Oh, thank you Jesus. Pixar has fallen off the wagon a bit lately. Brad Bird is just the man to right that ship.


----------



## MFB (Mar 18, 2014)

^ Really? I thought "Brave" was really good, and from what I saw for Monster University it looked like it'd be a good follow-up to Monsters Inc, besides that their last film was Cars 2 and we all know how that went.


----------



## caskettheclown (Mar 19, 2014)

Monster's University wasn't bad but it wasn't monsters. It was "Insert college movie with fraternities here" but put a monsters spin on it.

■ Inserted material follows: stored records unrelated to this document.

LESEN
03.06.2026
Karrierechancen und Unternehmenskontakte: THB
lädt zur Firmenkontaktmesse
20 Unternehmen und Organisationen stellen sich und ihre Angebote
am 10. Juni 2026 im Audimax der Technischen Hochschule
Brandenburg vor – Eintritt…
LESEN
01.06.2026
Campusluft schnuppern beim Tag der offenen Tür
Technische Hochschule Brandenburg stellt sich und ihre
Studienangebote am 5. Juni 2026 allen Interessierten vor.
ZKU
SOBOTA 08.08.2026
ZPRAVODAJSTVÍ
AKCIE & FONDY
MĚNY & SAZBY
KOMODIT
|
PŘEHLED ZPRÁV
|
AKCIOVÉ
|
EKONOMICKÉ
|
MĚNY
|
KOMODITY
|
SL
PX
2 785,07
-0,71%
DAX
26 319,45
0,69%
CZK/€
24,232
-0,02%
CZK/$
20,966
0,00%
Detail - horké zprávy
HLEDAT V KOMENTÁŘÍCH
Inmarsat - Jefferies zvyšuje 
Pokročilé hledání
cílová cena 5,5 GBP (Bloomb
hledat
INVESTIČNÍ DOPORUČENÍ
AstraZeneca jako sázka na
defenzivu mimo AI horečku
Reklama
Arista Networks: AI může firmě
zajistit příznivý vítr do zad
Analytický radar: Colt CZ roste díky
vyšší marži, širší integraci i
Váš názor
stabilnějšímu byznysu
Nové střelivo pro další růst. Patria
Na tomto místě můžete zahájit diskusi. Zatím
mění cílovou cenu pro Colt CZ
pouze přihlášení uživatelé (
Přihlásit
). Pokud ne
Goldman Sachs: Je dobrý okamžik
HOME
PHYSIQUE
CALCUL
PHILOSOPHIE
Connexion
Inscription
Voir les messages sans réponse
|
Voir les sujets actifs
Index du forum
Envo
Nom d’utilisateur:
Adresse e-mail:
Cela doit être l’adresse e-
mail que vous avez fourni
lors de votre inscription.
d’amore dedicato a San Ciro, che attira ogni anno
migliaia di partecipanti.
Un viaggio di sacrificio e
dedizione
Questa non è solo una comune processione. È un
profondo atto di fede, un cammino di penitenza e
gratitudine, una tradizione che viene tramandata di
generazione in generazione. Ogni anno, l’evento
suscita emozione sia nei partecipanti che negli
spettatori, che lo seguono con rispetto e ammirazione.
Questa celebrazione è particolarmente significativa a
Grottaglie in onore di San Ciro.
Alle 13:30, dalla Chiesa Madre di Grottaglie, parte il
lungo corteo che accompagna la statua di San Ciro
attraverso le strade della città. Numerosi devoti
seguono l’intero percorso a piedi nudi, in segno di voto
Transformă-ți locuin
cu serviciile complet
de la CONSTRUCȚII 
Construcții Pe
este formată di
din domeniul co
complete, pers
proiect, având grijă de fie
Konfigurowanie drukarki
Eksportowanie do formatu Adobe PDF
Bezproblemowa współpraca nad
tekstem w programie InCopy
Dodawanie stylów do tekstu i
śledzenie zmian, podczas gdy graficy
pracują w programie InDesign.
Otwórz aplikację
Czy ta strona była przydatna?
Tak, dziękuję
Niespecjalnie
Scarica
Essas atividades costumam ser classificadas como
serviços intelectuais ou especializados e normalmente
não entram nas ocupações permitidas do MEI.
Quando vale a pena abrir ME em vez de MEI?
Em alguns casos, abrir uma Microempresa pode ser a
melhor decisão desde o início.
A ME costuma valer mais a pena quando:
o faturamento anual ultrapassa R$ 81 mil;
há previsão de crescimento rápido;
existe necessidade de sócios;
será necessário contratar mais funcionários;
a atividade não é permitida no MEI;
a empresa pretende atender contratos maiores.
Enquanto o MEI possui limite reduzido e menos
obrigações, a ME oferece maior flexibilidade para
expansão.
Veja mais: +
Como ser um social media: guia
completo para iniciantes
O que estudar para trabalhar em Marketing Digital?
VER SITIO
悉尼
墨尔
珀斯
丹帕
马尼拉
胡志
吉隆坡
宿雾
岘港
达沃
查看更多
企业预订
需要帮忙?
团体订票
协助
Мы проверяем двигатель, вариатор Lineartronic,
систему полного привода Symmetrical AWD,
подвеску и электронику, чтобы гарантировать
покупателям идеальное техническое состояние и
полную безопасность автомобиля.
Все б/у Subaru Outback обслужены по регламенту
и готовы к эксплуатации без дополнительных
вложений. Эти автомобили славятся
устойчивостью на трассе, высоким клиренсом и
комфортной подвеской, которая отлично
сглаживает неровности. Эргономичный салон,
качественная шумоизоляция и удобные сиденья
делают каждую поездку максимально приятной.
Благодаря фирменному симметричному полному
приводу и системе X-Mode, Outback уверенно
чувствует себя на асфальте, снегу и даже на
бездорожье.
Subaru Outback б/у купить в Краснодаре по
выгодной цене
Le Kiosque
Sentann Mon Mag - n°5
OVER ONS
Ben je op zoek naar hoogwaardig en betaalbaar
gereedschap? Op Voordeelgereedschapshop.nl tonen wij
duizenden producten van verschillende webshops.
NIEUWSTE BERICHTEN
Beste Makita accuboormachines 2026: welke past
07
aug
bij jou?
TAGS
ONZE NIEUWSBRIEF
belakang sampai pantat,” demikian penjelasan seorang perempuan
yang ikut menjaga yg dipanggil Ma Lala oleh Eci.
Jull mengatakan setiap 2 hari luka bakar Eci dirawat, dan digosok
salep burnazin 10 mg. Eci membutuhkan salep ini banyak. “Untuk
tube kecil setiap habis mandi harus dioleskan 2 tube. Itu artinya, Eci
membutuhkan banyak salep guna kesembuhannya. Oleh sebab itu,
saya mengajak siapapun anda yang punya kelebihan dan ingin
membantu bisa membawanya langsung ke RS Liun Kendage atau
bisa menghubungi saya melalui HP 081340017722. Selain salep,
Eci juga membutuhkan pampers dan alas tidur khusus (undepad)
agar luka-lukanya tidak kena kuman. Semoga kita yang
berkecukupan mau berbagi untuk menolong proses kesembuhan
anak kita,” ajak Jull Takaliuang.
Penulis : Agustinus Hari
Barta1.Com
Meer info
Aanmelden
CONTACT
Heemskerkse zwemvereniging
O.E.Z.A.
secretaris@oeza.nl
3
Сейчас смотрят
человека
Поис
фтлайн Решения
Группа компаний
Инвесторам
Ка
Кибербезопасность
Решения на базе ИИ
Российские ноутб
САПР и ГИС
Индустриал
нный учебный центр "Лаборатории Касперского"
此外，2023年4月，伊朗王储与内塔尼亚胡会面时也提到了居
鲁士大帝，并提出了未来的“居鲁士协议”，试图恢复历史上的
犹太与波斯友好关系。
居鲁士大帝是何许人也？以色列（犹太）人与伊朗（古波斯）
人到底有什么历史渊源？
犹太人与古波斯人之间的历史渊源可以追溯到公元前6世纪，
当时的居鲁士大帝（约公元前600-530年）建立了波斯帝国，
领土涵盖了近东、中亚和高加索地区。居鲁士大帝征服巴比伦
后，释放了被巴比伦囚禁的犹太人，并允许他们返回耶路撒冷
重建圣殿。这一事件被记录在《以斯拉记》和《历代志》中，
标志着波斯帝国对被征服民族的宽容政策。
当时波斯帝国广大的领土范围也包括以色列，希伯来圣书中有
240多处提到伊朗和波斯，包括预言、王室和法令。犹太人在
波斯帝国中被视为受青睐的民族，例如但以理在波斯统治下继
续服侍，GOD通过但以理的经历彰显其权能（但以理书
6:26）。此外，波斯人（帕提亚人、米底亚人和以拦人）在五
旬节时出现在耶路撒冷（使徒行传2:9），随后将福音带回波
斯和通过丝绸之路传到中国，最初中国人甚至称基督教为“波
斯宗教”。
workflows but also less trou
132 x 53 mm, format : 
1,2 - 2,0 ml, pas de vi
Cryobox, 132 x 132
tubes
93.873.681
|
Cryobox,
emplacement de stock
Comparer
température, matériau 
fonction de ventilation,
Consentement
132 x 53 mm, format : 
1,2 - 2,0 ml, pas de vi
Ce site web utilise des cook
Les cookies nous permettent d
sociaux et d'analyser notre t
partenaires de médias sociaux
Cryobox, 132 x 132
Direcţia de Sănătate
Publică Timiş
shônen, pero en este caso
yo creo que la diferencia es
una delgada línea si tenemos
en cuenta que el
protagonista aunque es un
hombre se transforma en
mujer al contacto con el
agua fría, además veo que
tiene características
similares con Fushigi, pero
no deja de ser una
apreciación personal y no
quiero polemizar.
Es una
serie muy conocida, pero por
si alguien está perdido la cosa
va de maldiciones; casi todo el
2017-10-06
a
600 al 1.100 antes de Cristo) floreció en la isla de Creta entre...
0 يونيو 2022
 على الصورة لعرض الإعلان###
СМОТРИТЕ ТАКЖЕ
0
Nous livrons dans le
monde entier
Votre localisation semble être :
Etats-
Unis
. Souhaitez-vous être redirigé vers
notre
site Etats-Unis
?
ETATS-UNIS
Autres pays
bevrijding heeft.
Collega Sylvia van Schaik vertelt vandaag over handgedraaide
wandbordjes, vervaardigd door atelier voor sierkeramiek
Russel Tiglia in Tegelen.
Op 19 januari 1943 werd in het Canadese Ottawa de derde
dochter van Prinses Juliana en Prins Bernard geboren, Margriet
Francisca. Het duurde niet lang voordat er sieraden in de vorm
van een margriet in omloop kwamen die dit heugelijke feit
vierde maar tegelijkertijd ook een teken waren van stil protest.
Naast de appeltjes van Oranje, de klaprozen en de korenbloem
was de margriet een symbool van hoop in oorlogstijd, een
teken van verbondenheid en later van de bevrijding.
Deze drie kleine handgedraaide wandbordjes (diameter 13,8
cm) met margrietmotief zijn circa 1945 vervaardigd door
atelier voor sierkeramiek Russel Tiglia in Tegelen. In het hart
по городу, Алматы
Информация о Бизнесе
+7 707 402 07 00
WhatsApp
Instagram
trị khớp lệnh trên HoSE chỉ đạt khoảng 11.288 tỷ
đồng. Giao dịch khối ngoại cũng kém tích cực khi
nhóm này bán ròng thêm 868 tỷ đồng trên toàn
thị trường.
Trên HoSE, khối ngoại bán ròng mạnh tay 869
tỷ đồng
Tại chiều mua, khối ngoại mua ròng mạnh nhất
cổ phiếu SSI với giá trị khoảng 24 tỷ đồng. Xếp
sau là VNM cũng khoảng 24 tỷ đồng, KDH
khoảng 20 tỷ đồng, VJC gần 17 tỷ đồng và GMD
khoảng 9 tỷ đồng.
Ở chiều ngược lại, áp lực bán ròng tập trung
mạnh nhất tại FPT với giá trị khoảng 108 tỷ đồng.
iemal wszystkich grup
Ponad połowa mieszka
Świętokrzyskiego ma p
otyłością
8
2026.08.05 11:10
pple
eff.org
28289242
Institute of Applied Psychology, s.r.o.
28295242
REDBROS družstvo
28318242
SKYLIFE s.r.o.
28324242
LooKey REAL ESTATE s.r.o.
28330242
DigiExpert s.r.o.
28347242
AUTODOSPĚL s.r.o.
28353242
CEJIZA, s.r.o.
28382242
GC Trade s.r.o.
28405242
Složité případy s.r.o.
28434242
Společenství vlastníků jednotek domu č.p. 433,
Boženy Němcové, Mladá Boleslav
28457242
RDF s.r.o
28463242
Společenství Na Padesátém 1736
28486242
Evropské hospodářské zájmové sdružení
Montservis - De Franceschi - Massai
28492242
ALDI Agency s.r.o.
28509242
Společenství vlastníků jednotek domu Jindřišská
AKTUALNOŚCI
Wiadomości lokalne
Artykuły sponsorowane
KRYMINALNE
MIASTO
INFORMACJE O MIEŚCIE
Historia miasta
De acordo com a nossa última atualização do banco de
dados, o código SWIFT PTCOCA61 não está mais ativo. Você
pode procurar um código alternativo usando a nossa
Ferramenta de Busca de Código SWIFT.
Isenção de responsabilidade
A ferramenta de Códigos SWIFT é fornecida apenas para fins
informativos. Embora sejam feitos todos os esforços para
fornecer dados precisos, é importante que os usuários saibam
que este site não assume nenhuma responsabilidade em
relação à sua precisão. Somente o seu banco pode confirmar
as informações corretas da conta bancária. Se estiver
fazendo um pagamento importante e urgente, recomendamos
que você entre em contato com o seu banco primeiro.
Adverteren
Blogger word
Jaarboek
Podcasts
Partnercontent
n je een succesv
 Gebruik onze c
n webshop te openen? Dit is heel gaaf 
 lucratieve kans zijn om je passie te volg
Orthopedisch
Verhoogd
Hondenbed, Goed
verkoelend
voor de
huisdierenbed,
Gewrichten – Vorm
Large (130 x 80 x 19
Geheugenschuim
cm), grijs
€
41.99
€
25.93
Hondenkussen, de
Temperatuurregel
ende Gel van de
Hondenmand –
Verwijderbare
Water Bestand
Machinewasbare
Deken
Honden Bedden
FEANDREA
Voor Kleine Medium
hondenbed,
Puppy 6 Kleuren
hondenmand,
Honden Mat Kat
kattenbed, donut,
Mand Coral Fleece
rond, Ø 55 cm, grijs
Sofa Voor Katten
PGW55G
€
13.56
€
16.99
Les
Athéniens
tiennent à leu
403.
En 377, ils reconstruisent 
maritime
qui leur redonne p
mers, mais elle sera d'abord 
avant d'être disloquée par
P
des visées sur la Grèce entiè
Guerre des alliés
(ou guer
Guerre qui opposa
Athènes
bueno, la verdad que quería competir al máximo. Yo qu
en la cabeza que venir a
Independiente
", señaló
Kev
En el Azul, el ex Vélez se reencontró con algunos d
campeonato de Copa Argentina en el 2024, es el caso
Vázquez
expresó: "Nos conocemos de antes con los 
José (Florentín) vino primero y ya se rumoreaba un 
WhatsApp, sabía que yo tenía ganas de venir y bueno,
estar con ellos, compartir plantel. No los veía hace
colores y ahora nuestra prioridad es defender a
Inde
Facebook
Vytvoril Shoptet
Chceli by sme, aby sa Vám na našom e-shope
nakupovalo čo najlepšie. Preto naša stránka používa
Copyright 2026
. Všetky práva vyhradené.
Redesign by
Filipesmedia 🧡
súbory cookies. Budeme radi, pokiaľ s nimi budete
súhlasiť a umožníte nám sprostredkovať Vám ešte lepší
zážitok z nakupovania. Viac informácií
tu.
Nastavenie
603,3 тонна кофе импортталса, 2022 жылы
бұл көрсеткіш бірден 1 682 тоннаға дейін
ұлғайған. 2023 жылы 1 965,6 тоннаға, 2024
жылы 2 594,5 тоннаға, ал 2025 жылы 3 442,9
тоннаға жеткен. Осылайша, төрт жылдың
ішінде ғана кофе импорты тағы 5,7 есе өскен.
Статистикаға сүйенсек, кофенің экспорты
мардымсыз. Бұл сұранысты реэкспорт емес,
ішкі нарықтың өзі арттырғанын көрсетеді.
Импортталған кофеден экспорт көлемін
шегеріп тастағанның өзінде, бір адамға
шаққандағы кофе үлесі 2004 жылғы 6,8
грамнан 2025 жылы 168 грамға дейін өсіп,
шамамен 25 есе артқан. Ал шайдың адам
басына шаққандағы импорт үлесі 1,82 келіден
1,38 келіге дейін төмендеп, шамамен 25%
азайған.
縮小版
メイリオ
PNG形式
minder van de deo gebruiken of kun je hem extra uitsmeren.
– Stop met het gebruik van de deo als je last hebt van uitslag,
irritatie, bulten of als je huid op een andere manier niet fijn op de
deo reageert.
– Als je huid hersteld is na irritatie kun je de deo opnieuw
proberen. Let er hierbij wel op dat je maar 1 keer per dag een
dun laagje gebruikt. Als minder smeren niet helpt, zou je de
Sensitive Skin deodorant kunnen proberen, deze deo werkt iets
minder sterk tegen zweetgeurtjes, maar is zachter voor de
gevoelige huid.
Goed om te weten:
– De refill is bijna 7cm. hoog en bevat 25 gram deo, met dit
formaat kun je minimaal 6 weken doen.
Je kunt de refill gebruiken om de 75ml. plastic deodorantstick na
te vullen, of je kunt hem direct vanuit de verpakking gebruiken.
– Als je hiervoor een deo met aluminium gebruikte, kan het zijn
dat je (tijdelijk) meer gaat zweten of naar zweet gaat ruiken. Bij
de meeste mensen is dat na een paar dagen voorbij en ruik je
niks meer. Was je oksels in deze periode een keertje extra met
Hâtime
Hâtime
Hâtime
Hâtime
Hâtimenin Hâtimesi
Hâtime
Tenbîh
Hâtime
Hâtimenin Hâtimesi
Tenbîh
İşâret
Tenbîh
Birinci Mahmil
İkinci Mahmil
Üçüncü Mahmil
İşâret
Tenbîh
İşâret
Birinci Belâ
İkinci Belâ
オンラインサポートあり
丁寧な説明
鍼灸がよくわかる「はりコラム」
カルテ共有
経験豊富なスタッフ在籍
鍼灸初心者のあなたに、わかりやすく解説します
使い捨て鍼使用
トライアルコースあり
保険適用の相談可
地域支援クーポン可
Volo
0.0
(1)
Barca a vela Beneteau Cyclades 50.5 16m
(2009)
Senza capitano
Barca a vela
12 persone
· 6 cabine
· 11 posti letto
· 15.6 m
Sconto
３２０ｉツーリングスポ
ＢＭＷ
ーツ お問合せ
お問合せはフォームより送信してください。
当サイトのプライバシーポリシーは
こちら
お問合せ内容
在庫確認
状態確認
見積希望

I like it but it was very generic to me.


Incredibles 2 I am looking forward to greatly!

Sadly the cars movie i'll have to hear about a lot since I live in Alabama


----------



## Xaios (Mar 19, 2014)

MFB said:


> ^ Really? I thought "Brave" was really good, and from what I saw for Monster University it looked like it'd be a good follow-up to Monsters Inc, besides that their last film was Cars 2 and we all know how that went.



Brave and Monsters University were good, but certainly not great. But take a look at every movie they made prior to Cars 2. With the exception of Cars (which I actually quite enjoyed, even though it has its flaws) and A Bug's Life (which is still charming in its own right), EVERY movie they had made up to that point was pretty much an instant genre classic:
- Toy Story
- Toy Story 2
- Monsters Inc.
- Finding Nemo
- The Incredibles
- Ratatouille
- WALL-E
- Up!
- Toy Story 3

That's one helluva resume.

In fairness, I guess "Pixar off the wagon" is still pretty good, but it's a shame that they're having a hard time rekinding the greatness that they were known for. They made movies that were not only fun for kids, but were also well-written for adults and had a surprising amount of pathos, such as Jessie's song in Toy Story 2 and the montage near the beginning of Up.


----------



## madloff (Mar 24, 2014)

The Incredibles was so awesome. I'm pretty excited for the second one, but not as much as I am for Star Wars VII. If Disney screws it up, they're gonna get roasted by everyone. I'm really praying its awesome. Any word on what the plot's gonna be like?


----------



## Hollowway (Mar 25, 2014)

madloff said:


> If Disney screws it up, they're gonna get roasted by everyone. I'm really praying its awesome.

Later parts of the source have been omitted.